Application and pros These technologies allow the monitoring of the operating condition of mechanical systems from the noise they generate, contributing to the prevention or minimization of malfunctions, or the detection of abnormal behaviors. The advantage of using sound signals is that the instrumentation is non-invasive, and its installation does not interfere with the operation of the system being monitored. Capture systems are tailor-made to suit the environment and the peculiarities of the system to be monitored, and with robust and low-cost technologies. Signal analysis processes are developed specifically for the events or operating conditions to be detected or classified. Depending on the application the necessary intelligence can be installed in-situ, centralized in a remote computer or combined both solutions.

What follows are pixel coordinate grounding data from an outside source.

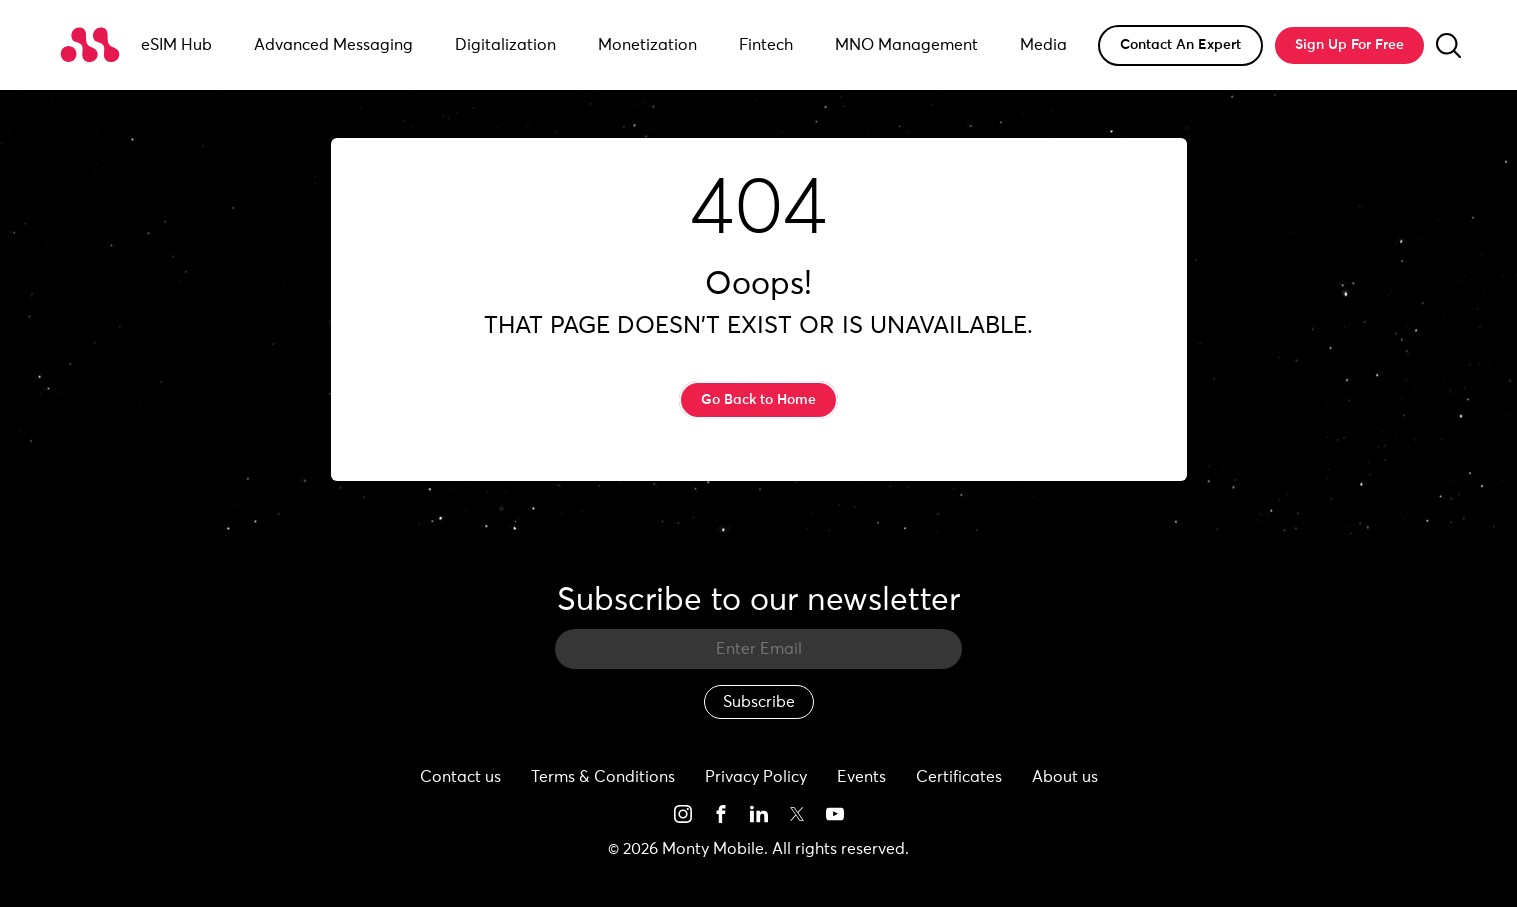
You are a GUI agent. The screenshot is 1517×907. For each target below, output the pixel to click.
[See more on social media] (683, 813)
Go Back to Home (758, 400)
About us (1065, 777)
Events (861, 777)
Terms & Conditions (603, 777)
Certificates (959, 777)
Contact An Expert (1180, 45)
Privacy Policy (756, 777)
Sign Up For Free (1349, 45)
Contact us (460, 777)
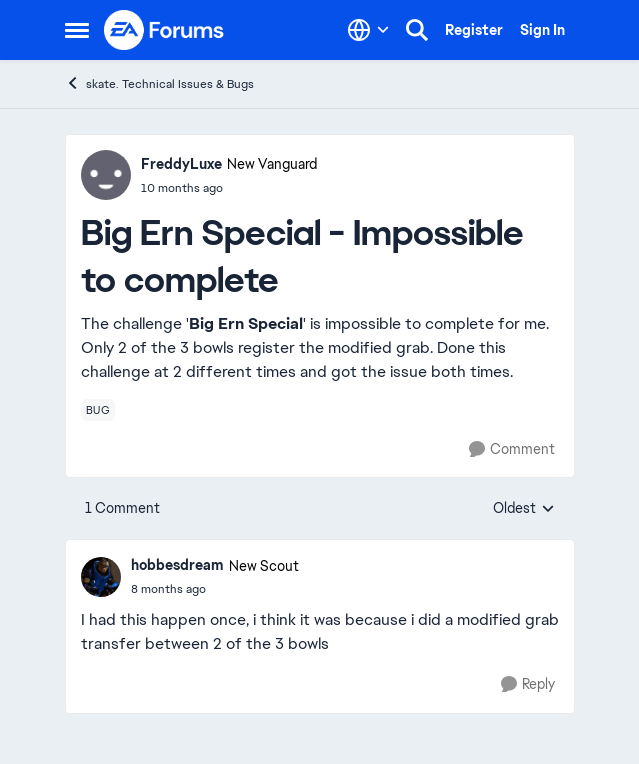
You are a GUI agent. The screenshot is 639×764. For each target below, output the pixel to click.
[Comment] (512, 449)
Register (474, 30)
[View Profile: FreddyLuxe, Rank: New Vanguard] (106, 175)
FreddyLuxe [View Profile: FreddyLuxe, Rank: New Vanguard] (181, 164)
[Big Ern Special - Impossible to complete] (215, 589)
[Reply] (528, 684)
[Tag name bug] (98, 410)
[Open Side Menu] (77, 30)
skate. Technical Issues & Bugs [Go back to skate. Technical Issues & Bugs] (159, 83)
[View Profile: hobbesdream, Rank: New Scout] (101, 577)
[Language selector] (368, 30)
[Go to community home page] (165, 30)
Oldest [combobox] (524, 509)
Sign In (542, 30)
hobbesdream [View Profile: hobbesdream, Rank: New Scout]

Application sectors Wind energy sector, hydroelectric energy sector, automotive.
Intellectual property Industrial secret.
Title
Detection System of vehicles that circulate by a road from the sound
Summary Within the general line of detection and classification of events, a vehicle pass detection system and its automatic classification based on the audio signal (light / heavy vehicles) is specified.
Application and pros Carrying out noise maps of road infrastructures (urban and interurban) requires knowledge of the number and type of vehicles on the road. In many cases this information is not available. This system allows a fast and portable and non-invasive, to obtain the data of capacity of one way
Application sectors Environmental, traffic
Intellectual property Spanish patent: P200801046.